This a priori principle is called by Keynes the Principle of Indifference, and he gives the following statement of it (1921, 42): ‘The Principle of Indifference asserts that if there is no known reason for predicating of our subject one rather than another of several alternatives, then relatively to such knowledge the assertions of each of these alternatives have an equal probability.’

This is like the 'maximal uncertainty principle', or maximal entropy or 'principle of indifference'.

Unfortunately the Principle of Indifference leads to a number of paradoxes. Keynes gives a full account of these in chapter IV of his Treatise, and makes an attempt to solve them. Yet is has to be said that his solution is far from satisfactory. This concludes my brief account of  Keynes’s version of the logical theory of probability. Let us now turn to the subjective interpretation. The subjective theory of probability was discovered independently and at about the same time by Frank Ramsey in England, and Bruno de Finetti in Italy.

Both were smart.  One may mention William Ernest Johnson in this context. The notion of 'exchangeability' underlies both. If observations are judged to be exchangeable, then they must be a random sample from some model and there must exist a prior probability distribution over the parameter of the model. But this is an existence theorem: it is non informative. Additional assumptions are needed to get to a model or a prior probability distribution. The point about subjectivity is that it is subjective all the way down. We don't really know if we have access to anything truly random. 

Their two versions of the theory are broadly similar, though there are important differences which are well described in Galavotti (1991). In what follows I will concentrate mainly on Ramsey since his work is directly connected with that of Keynes. Ramsey was a younger contemporary of Keynes at Cambridge.
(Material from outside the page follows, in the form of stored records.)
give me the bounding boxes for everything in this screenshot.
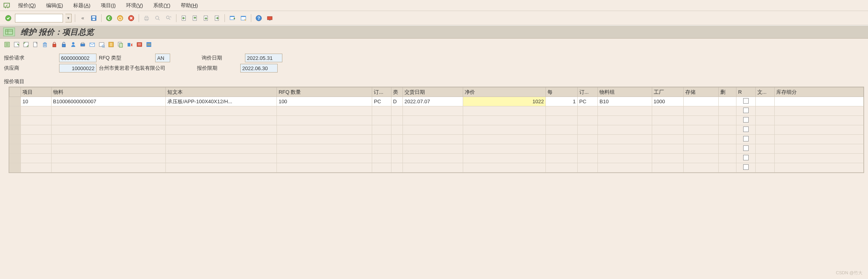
messages-icon[interactable] <box>88 41 96 48</box>
cell-r[interactable] <box>736 97 755 106</box>
vendor-code-field[interactable]: 10000022 <box>59 64 96 73</box>
cell-plant[interactable]: 1000 <box>652 97 684 106</box>
unlock-icon[interactable] <box>60 41 68 48</box>
lock-icon[interactable] <box>50 41 58 48</box>
r-checkbox[interactable] <box>743 145 749 151</box>
po-history-icon[interactable] <box>135 41 143 48</box>
r-checkbox[interactable] <box>743 155 749 160</box>
menu-environment[interactable]: 环境(V) <box>121 1 148 10</box>
rfq-type-field[interactable]: AN <box>155 54 170 62</box>
col-text[interactable]: 文... <box>755 87 774 97</box>
new-item-icon[interactable] <box>32 41 39 48</box>
cell-material-group[interactable]: B10 <box>598 97 652 106</box>
print-preview-icon[interactable] <box>79 41 87 48</box>
svg-rect-20 <box>241 16 246 17</box>
col-storage[interactable]: 存储 <box>684 87 719 97</box>
table-row-empty <box>9 144 864 154</box>
services-icon[interactable] <box>126 41 134 48</box>
col-selector[interactable] <box>9 87 21 97</box>
quote-deadline-field[interactable]: 2022.06.30 <box>240 64 278 73</box>
cell-delivery-date[interactable]: 2022.07.07 <box>402 97 463 106</box>
col-material[interactable]: 物料 <box>51 87 165 97</box>
menu-edit[interactable]: 编辑(E) <box>41 1 68 10</box>
cell-item[interactable]: 10 <box>21 97 51 106</box>
col-net-price[interactable]: 净价 <box>463 87 546 97</box>
cell-order-pu[interactable]: PC <box>577 97 598 106</box>
r-checkbox[interactable] <box>743 117 749 123</box>
enter-icon[interactable] <box>4 14 13 22</box>
delete-icon[interactable] <box>41 41 49 48</box>
col-short-text[interactable]: 短文本 <box>165 87 276 97</box>
next-page-icon[interactable] <box>202 14 210 22</box>
copy-icon[interactable] <box>117 41 124 48</box>
exit-icon[interactable] <box>116 14 124 22</box>
schedule-icon[interactable] <box>22 41 30 48</box>
addl-data-icon[interactable] <box>145 41 153 48</box>
command-dropdown[interactable]: ▼ <box>65 14 72 22</box>
cell-material[interactable]: B10006000000007 <box>51 97 165 106</box>
vendor-icon[interactable] <box>69 41 77 48</box>
command-input[interactable] <box>15 14 63 22</box>
cell-order-unit[interactable]: PC <box>372 97 391 106</box>
find-icon[interactable] <box>153 14 162 22</box>
conditions-icon[interactable] <box>98 41 106 48</box>
r-checkbox[interactable] <box>743 98 749 104</box>
r-checkbox[interactable] <box>743 108 749 113</box>
overview-icon[interactable] <box>13 41 20 48</box>
menu-bar: 报价(Q) 编辑(E) 标题(A) 项目(I) 环境(V) 系统(Y) 帮助(H… <box>0 0 868 11</box>
col-per[interactable]: 每 <box>546 87 578 97</box>
help-icon[interactable]: ? <box>254 14 263 22</box>
col-order-unit[interactable]: 订... <box>372 87 391 97</box>
menu-header[interactable]: 标题(A) <box>69 1 95 10</box>
col-delivery-date[interactable]: 交货日期 <box>402 87 463 97</box>
last-page-icon[interactable] <box>213 14 221 22</box>
menu-quote[interactable]: 报价(Q) <box>13 1 41 10</box>
row-selector[interactable] <box>9 97 21 106</box>
col-plant[interactable]: 工厂 <box>652 87 684 97</box>
layout-icon[interactable] <box>239 14 248 22</box>
menu-item[interactable]: 项目(I) <box>96 1 121 10</box>
col-r[interactable]: R <box>736 87 755 97</box>
cell-stock-seg[interactable] <box>774 97 863 106</box>
inquiry-date-field[interactable]: 2022.05.31 <box>245 54 282 62</box>
r-checkbox[interactable] <box>743 126 749 132</box>
svg-rect-25 <box>6 30 13 34</box>
title-icon[interactable] <box>3 28 15 36</box>
customize-icon[interactable] <box>265 14 274 22</box>
save-icon[interactable] <box>89 14 98 22</box>
back-double-icon[interactable]: « <box>78 14 87 22</box>
cell-per[interactable]: 1 <box>546 97 578 106</box>
col-delete[interactable]: 删 <box>718 87 736 97</box>
find-next-icon[interactable] <box>164 14 173 22</box>
col-material-group[interactable]: 物料组 <box>598 87 652 97</box>
account-icon[interactable] <box>107 41 115 48</box>
first-page-icon[interactable] <box>180 14 188 22</box>
col-order-pu[interactable]: 订... <box>577 87 598 97</box>
cell-short-text[interactable]: 承压板/APP-100X40X12/H... <box>165 97 276 106</box>
menu-help[interactable]: 帮助(H) <box>176 1 203 10</box>
cell-net-price[interactable]: 1022 <box>463 97 546 106</box>
cell-text[interactable] <box>755 97 774 106</box>
prev-page-icon[interactable] <box>191 14 199 22</box>
col-item[interactable]: 项目 <box>21 87 51 97</box>
cell-rfq-qty[interactable]: 100 <box>277 97 372 106</box>
col-stock-seg[interactable]: 库存细分 <box>774 87 863 97</box>
table-row: 10 B10006000000007 承压板/APP-100X40X12/H..… <box>9 97 864 106</box>
new-session-icon[interactable] <box>228 14 237 22</box>
header-form: 报价请求 6000000002 RFQ 类型 AN 询价日期 2022.05.3… <box>0 50 868 74</box>
cancel-icon[interactable] <box>127 14 135 22</box>
cell-delete[interactable] <box>718 97 736 106</box>
app-menu-icon[interactable] <box>3 2 10 9</box>
detail-icon[interactable] <box>3 41 11 48</box>
rfq-request-field[interactable]: 6000000002 <box>59 54 96 62</box>
back-icon[interactable] <box>105 14 113 22</box>
r-checkbox[interactable] <box>743 136 749 141</box>
print-icon[interactable] <box>142 14 151 22</box>
cell-cat[interactable]: D <box>391 97 402 106</box>
menu-system[interactable]: 系统(Y) <box>148 1 175 10</box>
cell-storage[interactable] <box>684 97 719 106</box>
r-checkbox[interactable] <box>743 164 749 170</box>
col-rfq-qty[interactable]: RFQ 数量 <box>277 87 372 97</box>
col-cat[interactable]: 类 <box>391 87 402 97</box>
svg-point-33 <box>72 42 74 45</box>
Both were taught by Johnson who also tried but failed to teach Wittlesstein. Ramsey's great importance is related to our pessimism regarding getting access to true randomness. Within a large enough disordered system there must be some order.

His fundamental paper introducing the subjective approach to probability was read to the Moral Sciences Club at Cambridge, and Ramsey begins the paper by criticizing Keynes’s views on probability. According to Keynes there are logical relations of probability between pairs of propositions, and these can be in some sense perceived. Ramsey criticizes this as follows (1926, 161): ‘But let us now return to a more fundamental criticism of Mr. Keynes’ views, which is the obvious one that there really do not seem to be any such things as the probability relations he describes.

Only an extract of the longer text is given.